*Problem to work on*:
From the line that contains "خانواده و تحقق" to the final line below, both included, print each line exactly and skip the pictures.

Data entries
------

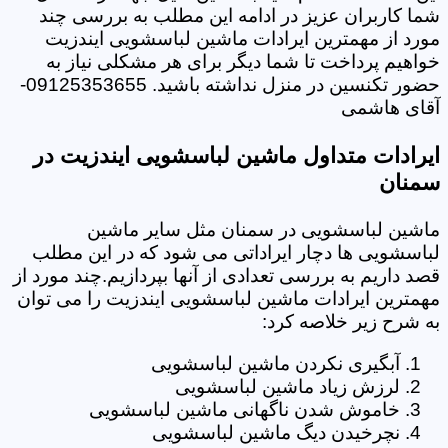
شما کاربران عزیز در ادامه این مطلب به بررسی چند
مورد از مهمترین ایرادات ماشین لباسشویی ایندزیت
خواهیم پرداخت تا شما دیگر برای هر مشکلی نیاز به
حضور تکنسین در منزل نداشته باشید. 09125353655-
آقای هاشمی
ایرادات متداول ماشین لباسشویی ایندزیت در
سمنان
ماشین لباسشویی در سمنان مثل سایر ماشین
لباسشویی ها دچار ایراداتی می شود که در این مطلب
قصد داریم به بررسی تعدادی از آنها بپردازیم.چند مورد از
مهمترین ایرادات ماشین لباسشویی ایندزیت را می توان
به شرح زیر خلاصه کرد:
آبگیری نکردن ماشین لباسشویی
لرزش زیاد ماشین لباسشویی
خاموش شدن ناگهانی ماشین لباسشویی
نچرخیدن دیگ ماشین لباسشویی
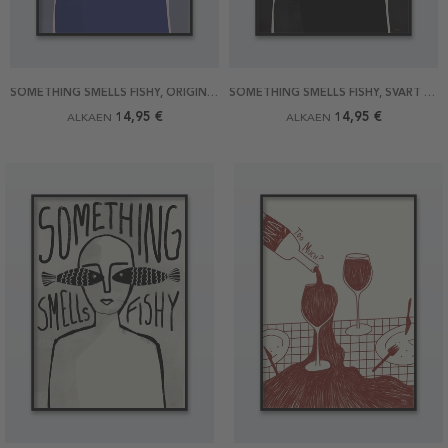
SOMETHING SMELLS FISHY, ORIGINAL JULISTE
SOMETHING SMELLS FISHY, SVART JULISTE
14,95 €
14,95 €
ALKAEN
ALKAEN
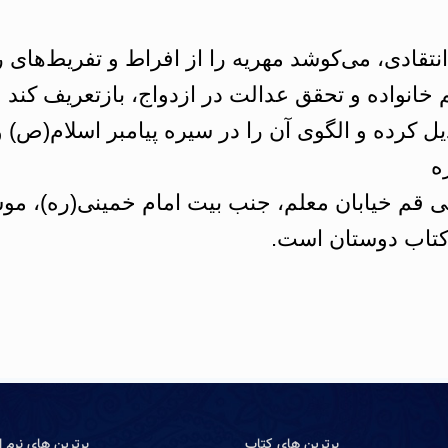
تقادی، می‌کوشد مهریه را از افراط و تفریط‌های ر
 خانواده و تحقق عدالت در ازدواج، بازتعریف کند 
بدیل کرده و الگوی آن را در سیره پیامبر اسلام(ص)
ه
ی قم خیابان معلم، جنب بیت امام خمینی(ره)، م
برترین های کتاب
برترین های نرم اف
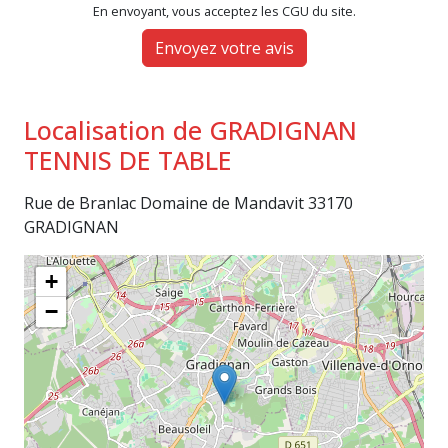
En envoyant, vous acceptez les CGU du site.
Envoyez votre avis
Localisation de GRADIGNAN
TENNIS DE TABLE
Rue de Branlac Domaine de Mandavit 33170
GRADIGNAN
+
−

------

*Response to the exercise*:
 خانواده و تحقق عدالت در ازدواج، بازتعریف کند 
بدیل کرده و الگوی آن را در سیره پیامبر اسلام(ص)
ه
ی قم خیابان معلم، جنب بیت امام خمینی(ره)، م
برترین های کتاب
برترین های نرم اف
En envoyant, vous acceptez les CGU du site.
Envoyez votre avis
Localisation de GRADIGNAN
TENNIS DE TABLE
Rue de Branlac Domaine de Mandavit 33170
GRADIGNAN
+
−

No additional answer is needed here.